╭──

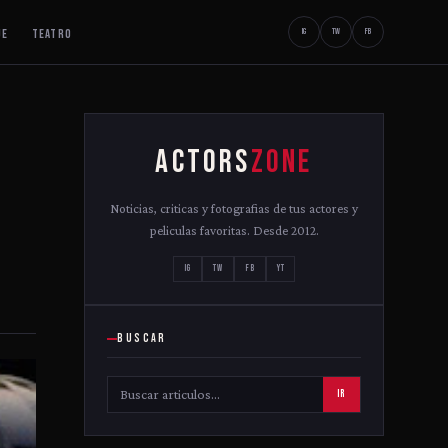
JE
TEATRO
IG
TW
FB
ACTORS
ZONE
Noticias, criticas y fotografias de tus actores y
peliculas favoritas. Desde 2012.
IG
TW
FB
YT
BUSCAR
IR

╰──
╭──

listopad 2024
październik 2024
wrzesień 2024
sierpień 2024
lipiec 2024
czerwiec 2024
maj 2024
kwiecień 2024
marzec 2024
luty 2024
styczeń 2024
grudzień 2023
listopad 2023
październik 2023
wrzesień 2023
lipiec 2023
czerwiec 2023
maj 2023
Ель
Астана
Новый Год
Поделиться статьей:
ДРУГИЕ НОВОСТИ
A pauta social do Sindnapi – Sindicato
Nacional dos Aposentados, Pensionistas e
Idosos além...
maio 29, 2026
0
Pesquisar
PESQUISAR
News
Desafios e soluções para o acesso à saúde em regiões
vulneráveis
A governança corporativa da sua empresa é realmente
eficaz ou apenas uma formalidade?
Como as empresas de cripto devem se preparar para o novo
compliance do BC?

╰──

→ **WORK REQUEST**:
Looking at the data above, return every line from the one with "A pauta social do Sindnapi – Sindicato" down to the one with "compliance do BC?", exactly and inclusively.

→ **REPLY TO THE TASK**:
A pauta social do Sindnapi – Sindicato
Nacional dos Aposentados, Pensionistas e
Idosos além...
maio 29, 2026
0
Pesquisar
PESQUISAR
News
Desafios e soluções para o acesso à saúde em regiões
vulneráveis
A governança corporativa da sua empresa é realmente
eficaz ou apenas uma formalidade?
Como as empresas de cripto devem se preparar para o novo
compliance do BC?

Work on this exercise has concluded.